The brightness and magnitude above are regardless of the distance of the star, which is the brightness we see when we look at stars on Earth, hence the name apparent magnitude. But in reality, some stars that seem very bright may not be very luminous, just because they are very close to me. Similarly, some stars that appear to be very faint may be very luminous, just because they are far away from us. This kind of reasoning is also common in our daily life. For example, at night, when we walk along the streets of a city, we can see street lights from near to far. It seems that the near lights are brighter than the far lights. Can we say that the near lights are really brighter than the far lights? Of course not. They are actually the same brightness, and the only reason they appear to be different is because of the difference in distance. Therefore, in order to compare the luminosity of the stars themselves, astronomers assume that all the stars are placed at an equal distance (3.26 light-years), so as to determine their own luminosity and absolute magnitude. According to the absolute magnitude, the sun is only a faint star just visible to the naked eye, it belongs to 4.8 absolute magnitude. Sirius, on the other hand, has an absolute magnitude of 1.3, so its own luminosity is 25 times greater than that of the Sun.

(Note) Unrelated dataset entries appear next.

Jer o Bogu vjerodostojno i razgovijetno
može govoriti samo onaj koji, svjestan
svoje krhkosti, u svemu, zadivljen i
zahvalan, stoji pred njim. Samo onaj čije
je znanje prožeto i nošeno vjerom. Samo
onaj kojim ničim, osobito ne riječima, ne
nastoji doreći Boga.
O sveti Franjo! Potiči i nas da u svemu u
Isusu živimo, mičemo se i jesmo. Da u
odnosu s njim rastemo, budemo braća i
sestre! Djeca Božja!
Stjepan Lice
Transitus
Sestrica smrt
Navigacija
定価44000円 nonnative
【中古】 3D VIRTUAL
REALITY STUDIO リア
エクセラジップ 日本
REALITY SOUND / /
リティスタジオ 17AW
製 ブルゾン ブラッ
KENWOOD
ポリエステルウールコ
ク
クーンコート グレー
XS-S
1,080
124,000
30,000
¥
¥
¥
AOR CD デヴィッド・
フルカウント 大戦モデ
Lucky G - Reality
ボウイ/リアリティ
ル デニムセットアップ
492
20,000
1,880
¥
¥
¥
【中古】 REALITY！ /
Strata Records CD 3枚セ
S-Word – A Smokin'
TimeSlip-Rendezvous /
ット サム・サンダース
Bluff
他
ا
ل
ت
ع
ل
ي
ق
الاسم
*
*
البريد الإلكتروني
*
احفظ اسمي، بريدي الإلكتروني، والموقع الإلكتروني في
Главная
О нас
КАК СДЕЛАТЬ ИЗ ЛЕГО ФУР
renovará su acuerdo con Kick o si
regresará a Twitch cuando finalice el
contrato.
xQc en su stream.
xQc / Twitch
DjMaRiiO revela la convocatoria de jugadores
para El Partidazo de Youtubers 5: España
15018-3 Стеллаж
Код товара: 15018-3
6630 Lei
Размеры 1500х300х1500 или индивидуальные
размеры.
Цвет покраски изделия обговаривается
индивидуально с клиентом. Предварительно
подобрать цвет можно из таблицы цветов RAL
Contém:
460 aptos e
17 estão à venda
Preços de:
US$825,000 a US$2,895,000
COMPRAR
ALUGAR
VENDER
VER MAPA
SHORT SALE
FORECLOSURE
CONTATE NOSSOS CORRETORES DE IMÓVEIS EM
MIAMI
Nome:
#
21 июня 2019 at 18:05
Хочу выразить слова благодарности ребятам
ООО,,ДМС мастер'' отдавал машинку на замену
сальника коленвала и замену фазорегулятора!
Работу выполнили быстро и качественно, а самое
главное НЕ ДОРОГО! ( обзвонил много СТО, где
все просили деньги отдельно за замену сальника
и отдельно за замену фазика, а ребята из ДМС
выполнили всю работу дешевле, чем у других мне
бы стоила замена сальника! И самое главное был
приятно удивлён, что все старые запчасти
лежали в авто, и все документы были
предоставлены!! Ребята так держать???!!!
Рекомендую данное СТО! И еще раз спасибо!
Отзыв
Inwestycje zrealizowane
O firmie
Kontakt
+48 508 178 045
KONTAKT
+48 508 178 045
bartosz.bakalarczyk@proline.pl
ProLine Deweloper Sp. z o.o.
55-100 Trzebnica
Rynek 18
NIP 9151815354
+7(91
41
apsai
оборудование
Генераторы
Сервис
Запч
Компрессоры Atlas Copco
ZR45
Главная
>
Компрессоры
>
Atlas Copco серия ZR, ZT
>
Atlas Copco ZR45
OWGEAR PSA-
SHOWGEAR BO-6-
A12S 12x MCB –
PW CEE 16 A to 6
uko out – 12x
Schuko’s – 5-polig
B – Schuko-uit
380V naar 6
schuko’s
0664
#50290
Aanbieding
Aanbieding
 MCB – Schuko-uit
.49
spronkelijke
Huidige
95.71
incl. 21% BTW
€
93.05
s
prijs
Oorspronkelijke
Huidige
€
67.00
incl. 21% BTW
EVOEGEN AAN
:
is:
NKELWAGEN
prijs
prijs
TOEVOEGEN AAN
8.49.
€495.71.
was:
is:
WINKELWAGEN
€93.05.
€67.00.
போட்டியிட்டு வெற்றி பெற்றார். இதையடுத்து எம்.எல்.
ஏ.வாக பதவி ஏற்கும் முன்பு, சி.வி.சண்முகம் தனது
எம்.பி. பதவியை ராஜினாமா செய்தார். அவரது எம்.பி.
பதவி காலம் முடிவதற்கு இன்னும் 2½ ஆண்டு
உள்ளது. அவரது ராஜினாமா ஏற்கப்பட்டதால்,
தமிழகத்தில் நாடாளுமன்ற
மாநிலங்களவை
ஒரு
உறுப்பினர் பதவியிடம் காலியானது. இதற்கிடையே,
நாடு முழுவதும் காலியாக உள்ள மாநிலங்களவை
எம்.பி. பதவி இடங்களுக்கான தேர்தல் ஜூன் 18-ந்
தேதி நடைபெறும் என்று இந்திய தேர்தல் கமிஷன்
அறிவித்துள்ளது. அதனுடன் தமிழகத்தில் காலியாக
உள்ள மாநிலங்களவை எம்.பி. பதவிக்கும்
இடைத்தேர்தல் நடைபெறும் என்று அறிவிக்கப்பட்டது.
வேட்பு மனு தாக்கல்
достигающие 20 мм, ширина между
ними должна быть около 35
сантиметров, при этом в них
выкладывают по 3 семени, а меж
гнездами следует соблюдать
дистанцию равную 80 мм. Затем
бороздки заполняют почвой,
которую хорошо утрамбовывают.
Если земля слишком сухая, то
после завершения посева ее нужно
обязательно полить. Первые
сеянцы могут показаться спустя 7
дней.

There are stars in the sky whose luminosity can be hundreds of thousands of times greater than that of the Sun. When you put the sun at the same distance as Samsara, the sun looks like a 5th-magnitude star, and Samsara, which doesn't look like much, is more than 50,000 times brighter than the sun. This is nothing; there are other stars in the sky that are 500,000 to 1,000,000 times more luminous than the Sun, such as S in the constellation Swordfish and Gl in Scorpius. On the other hand, the faintest star in the sky is only 5.5 million times as luminous as the Sun (at an absolute magnitude of 19.2), and if you put it in the position of the Sun, it's not much more than a full moon. What a difference there is between the brightest and faintest stars in the sky! It is quite apt to say that they are searchlights and fireflies.